Part-Time Versus Full-Time
Many store hires start part-time. That can mean fewer hours during slow weeks. If you need a steady check, ask how many hours the store is scheduling for that role right now and what happens after the season changes.
Seasonal hiring can shift the math. A store may bring people in fast for holiday traffic, then cut hours in January. If you’re taking a seasonal role, ask if strong performance can convert you to regular status, and what that change means for hours, scheduling priority, and pay reviews before you accept the offer.
Shift Timing And Overtime
Some locations rely on early truck unload shifts or late-night recovery.

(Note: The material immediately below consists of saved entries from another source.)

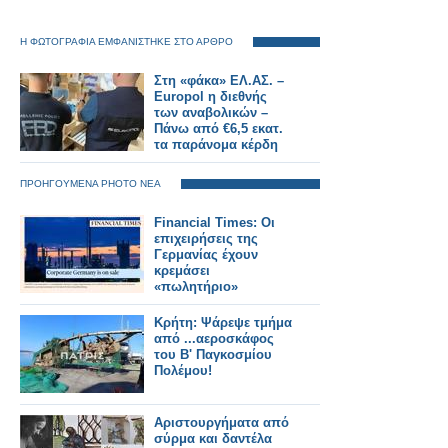
Η ΦΩΤΟΓΡΑΦΙΑ ΕΜΦΑΝΙΣΤΗΚΕ ΣΤΟ ΑΡΘΡΟ
Στη «φάκα» ΕΛ.ΑΣ. –
Europol η διεθνής
των αναβολικών –
Πάνω από €6,5 εκατ.
τα παράνομα κέρδη
ΠΡΟΗΓΟΥΜΕΝΑ PHOTO ΝΕΑ
Financial Times: Οι
επιχειρήσεις της
Γερμανίας έχουν
κρεμάσει
«πωλητήριο»
Κρήτη: Ψάρεψε τμήμα
από ...αεροσκάφος
του Β' Παγκοσμίου
Πολέμου!
Αριστουργήματα από
σύρμα και δαντέλα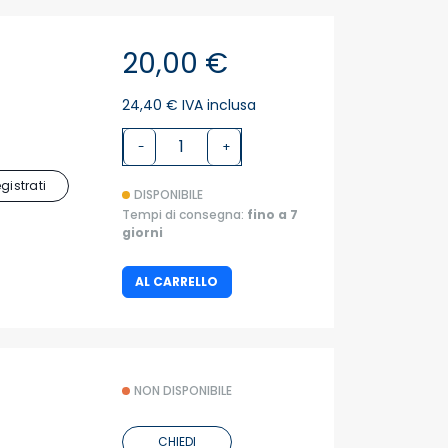
20,00 €
24,40 € IVA inclusa
-
+
egistrati
DISPONIBILE
Tempi di consegna:
fino a 7
giorni
AL CARRELLO
NON DISPONIBILE
CHIEDI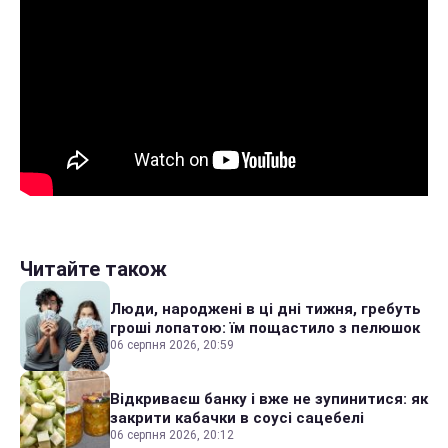
Читайте також
Люди, народжені в ці дні тижня, гребуть
гроші лопатою: їм пощастило з пелюшок
06 серпня 2026, 20:59
Відкриваєш банку і вже не зупинитися: як
закрити кабачки в соусі сацебелі
06 серпня 2026, 20:12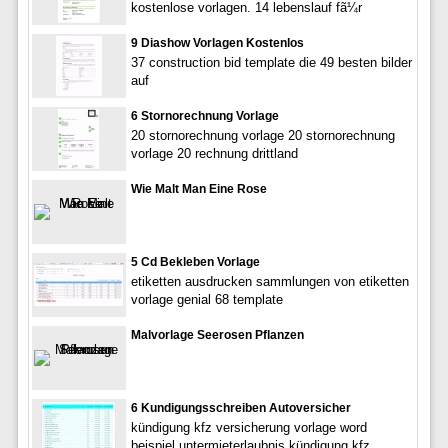
kostenlose vorlagen. 14 lebenslauf fã¼r
9 Diashow Vorlagen Kostenlos
37 construction bid template die 49 besten bilder
auf
6 Stornorechnung Vorlage
20 stornorechnung vorlage 20 stornorechnung
vorlage 20 rechnung drittland
Wie Malt Man Eine Rose
5 Cd Bekleben Vorlage
etiketten ausdrucken sammlungen von etiketten
vorlage genial 68 template
Malvorlage Seerosen Pflanzen
6 Kundigungsschreiben Autoversicher
kündigung kfz versicherung vorlage word
beispiel untermieterlaubnis kündigung kfz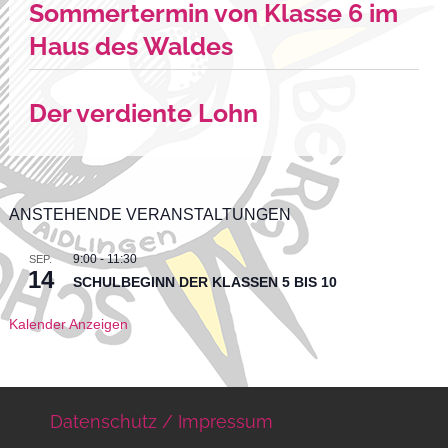
Sommertermin von Klasse 6 im
Haus des Waldes
Der verdiente Lohn
ANSTEHENDE VERANSTALTUNGEN
9:00
-
11:30
SEP.
14
SCHULBEGINN DER KLASSEN 5 BIS 10
Kalender Anzeigen
Datenschutz / Impressum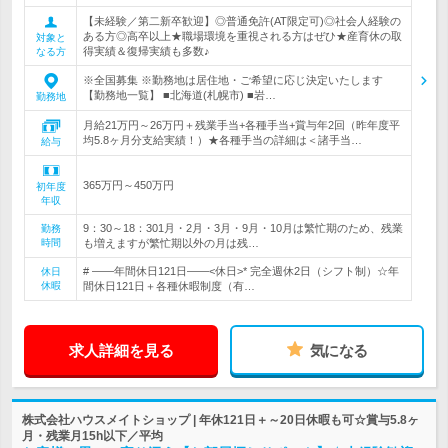
【未経験／第二新卒歓迎】◎普通免許(AT限定可)◎社会人経験の
ある方◎高卒以上★職場環境を重視される方はぜひ★産育休の取
対象と
得実績＆復帰実績も多数♪
なる方
※全国募集 ※勤務地は居住地・ご希望に応じ決定いたします
【勤務地一覧】 ■北海道(札幌市) ■岩…
勤務地
月給21万円～26万円＋残業手当+各種手当+賞与年2回（昨年度平
均5.8ヶ月分支給実績！）★各種手当の詳細は＜諸手当…
給与
365万円～450万円
初年度
年収
9：30～18：301月・2月・3月・9月・10月は繁忙期のため、残業
勤務
時間
も増えますが繁忙期以外の月は残…
# ――年間休日121日――<休日>* 完全週休2日（シフト制）☆年
休日
休暇
間休日121日＋各種休暇制度（有…
求人詳細を見る
気になる
株式会社ハウスメイトショップ | 年休121日＋～20日休暇も可☆賞与5.8ヶ
月・残業月15h以下／平均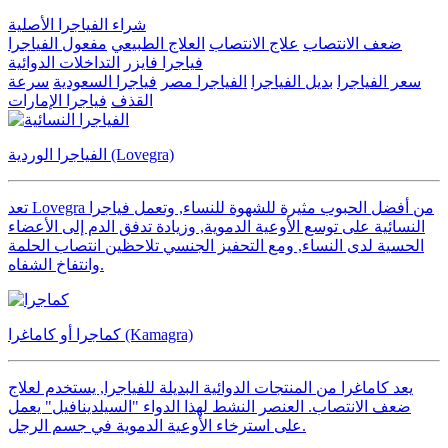
شراء الفياجرا الأصلية
ضعف الانتصاب
علاج الانتصاب
العلاج الطبيعي
مفعول الفياجرا
فياجرا فايزر
التداخلات الدوائية
سعر الفياجرا
بديل الفياجرا
الفياجرا مصر
فياجرا السعودية
سرعة
القذف
فياجرا الإمارات
الفياجرا الوردية (Lovegra)
تعد Lovegra من أفضل الحبوب مثيرة للشهوة للنساء, وتعمل فياجرا
النسائية على توسع الأوعية الدموية, وزيادة تدفق الدم إلى الأعضاء
الحسية لدى النساء, ومع التحفيز الجنسي تلاحظين انتصاب الحلمة
وانتفاخ الشفاه.
كماجرا أو كاماغرا (Kamagra)
يعد كاماغرا من المنتجات الدوائية البديلة للفياجرا, يستخدم لعلاج
ضعف الانتصاب. العنصر النشط لهذا الدواء "السيلدينافيل" يعمل
على استرخاء الأوعية الدموية في جسم الرجل.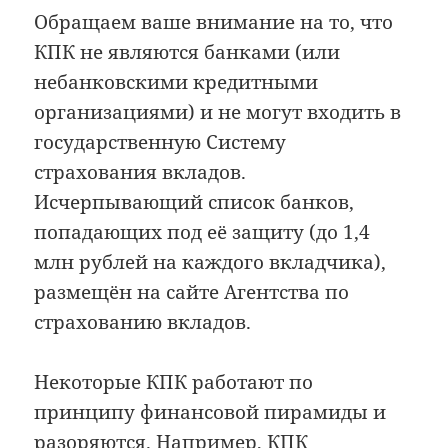
Обращаем ваше внимание на то, что
КПК не являются банками (или
небанковскими кредитными
организациями) и не могут входить в
государственную Систему
страхования вкладов.
Исчерпывающий список банков,
попадающих под её защиту (до 1,4
млн рублей на каждого вкладчика),
размещён на сайте Агентства по
страхованию вкладов.
Некоторые КПК работают по
принципу финансовой пирамиды и
разоряются. Например,
КПК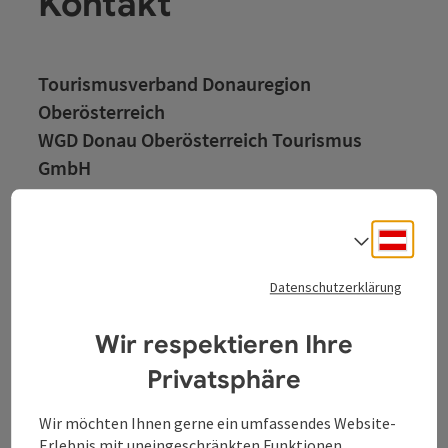
Kontakt
Tourismusverband Donauregion
Oberösterreich
WGD Donau Oberösterreich Tourismus
GmbH
Lindengasse 9
Deuts
4040 Linz
Sprach
Datenschutzerklärung
+43 732 7277 - 888
Wir respektieren Ihre
info@donauregion.at
Privatsphäre
Wir möchten Ihnen gerne ein umfassendes Website-
Fax: +43 732 7277 - 804
Erlebnis mit uneingeschränkten Funktionen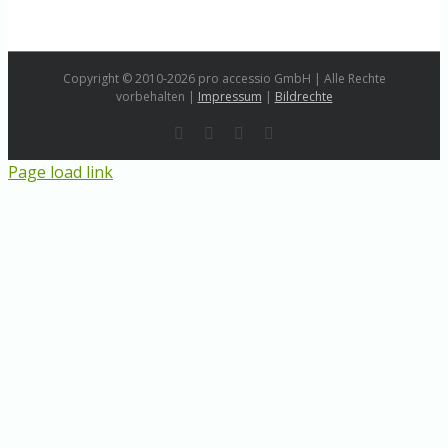
Copyright © 2010-2026 pro accessio GmbH | Alle Rechte
vorbehalten |
Impressum
|
Bildrechte
Rss
LinkedIn
Instagram
E-
Mail
Page load link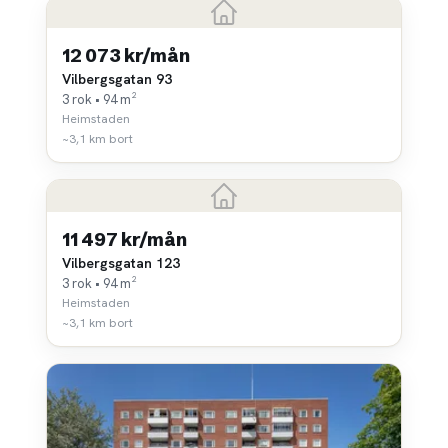
12 073 kr/mån
Vilbergsgatan 93
3 rok • 94 m²
Heimstaden
~3,1 km bort
11 497 kr/mån
Vilbergsgatan 123
3 rok • 94 m²
Heimstaden
~3,1 km bort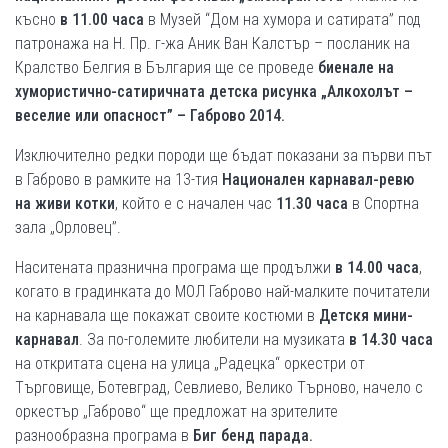
късно
в 11.00 часа
в Музей “Дом на хумора и сатирата” под
патронажа на Н. Пр. г-жа Аник Ван Калстър – посланик на
Кралство Белгия в България ще се проведе
биенале на
хумористично-сатиричната детска рисунка „Алкохолът –
веселие или опасност” – Габрово 2014.
Изключително редки породи ще бъдат показани за първи път
в Габрово в рамките на 13-тия
Национален карнавал-ревю
на живи котки
, който е с начален час
11.30 часа
в Спортна
зала „Орловец”.
Наситената празнична програма ще продължи
в 14.00 часа
,
когато в градинката до МОЛ Габрово най-малките почитатели
на карнавала ще покажат своите костюми в
Детскя мини-
карнавал
. За по-големите любители на музиката
в 14.30 часа
на откритата сцена на улица „Радецка“ оркестри от
Търговище, Ботевград, Севлиево, Велико Търново, начело с
оркестър „Габрово“ ще предложат на зрителите
разнообразна програма в
Биг бенд парада.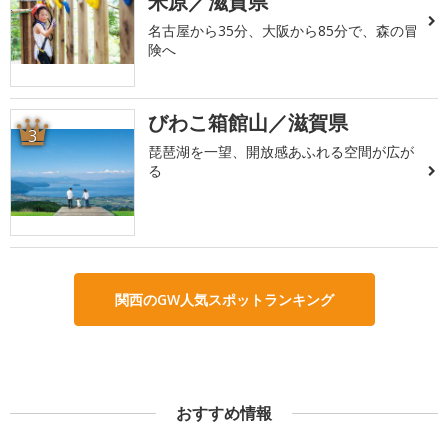
米原／滋賀県
名古屋から35分、大阪から85分で、森の冒
険へ
びわこ箱館山／滋賀県
3
琵琶湖を一望、開放感あふれる空間が広が
る
関西のGW人気スポットランキング
おすすめ情報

If you can take those hours, ask if the store uses a higher starting rate for that schedule. If you regularly work more than 40 hours as a non-exempt employee, ask how overtime is tracked and paid in that location.
Common Pay Traps People Run Into At Five Below
Most pay disappointments come from assumptions. A few small checks can save you weeks of frustration.
Mixing Up “Average Pay” With “Starting Pay”
Averages often include people who have been in the role for a while, plus people working in higher-wage states. Starting pay can sit below that number. Ask what the store is offering new hires right now, in your city.
Role Creep On The Schedule
Some stores hire a “sales associate” then schedule that person for register, stocking, recovery, and truck tasks. If you can cover multiple tasks well, you can ask to be paid like someone who can flex across the store.
Raises That Aren’t Clear
Ask when performance reviews happen and what metrics are used. In retail, attendance, task completion, and shrink awareness often show up in the conversation.
How Much Do 5 Below Pay An Hour? Use This Offer Checklist
Before you accept, run through this checklist. It turns a vague “sounds fine” into a clear yes or no.
| Check | What To Ask | Why It Matters |
|---|---|---|
| Base rate | “What is the hourly rate for this exact role?” | Titles can hide different pay bands |
| Hours | “How many hours a week are you scheduling now?” | A higher rate with tiny hours can still pay less |
| Shift mix | “Will I mostly close, open, or work mid-shifts?” | Hard shifts can justify a higher ask |
| Weekend needs | “Is weekend availability required for this rate?” | Weekends often drive the hire |
| Cross-training | “Will I run register and work freight too?” | More skills can justify more pay |
| Review timing | “When is the first pay review?” | Clear dates reduce guesswork |
| Payday | “What is the pay schedule and pay method?” | Helps you plan bills and banking |
| Perks | “What discounts or benefits apply to my status?” | Perks add value over a year |
Quick Benchmarks For Your Offer
Start with the role bands in the first table, then compare them to your local wage floor and your schedule flexibility. In many areas, entry store roles land in the low teens, while leadership roles can run higher based on responsibility and store volume.
If you’re still stuck on “how much do 5 below pay an hour?”, pick your role, pick your city, then ask the manager one direct question: “Is this the best rate you can do for my availability?” It’s a clean ask, and it often gets a clear answer. That question keeps the discussion focused and fair.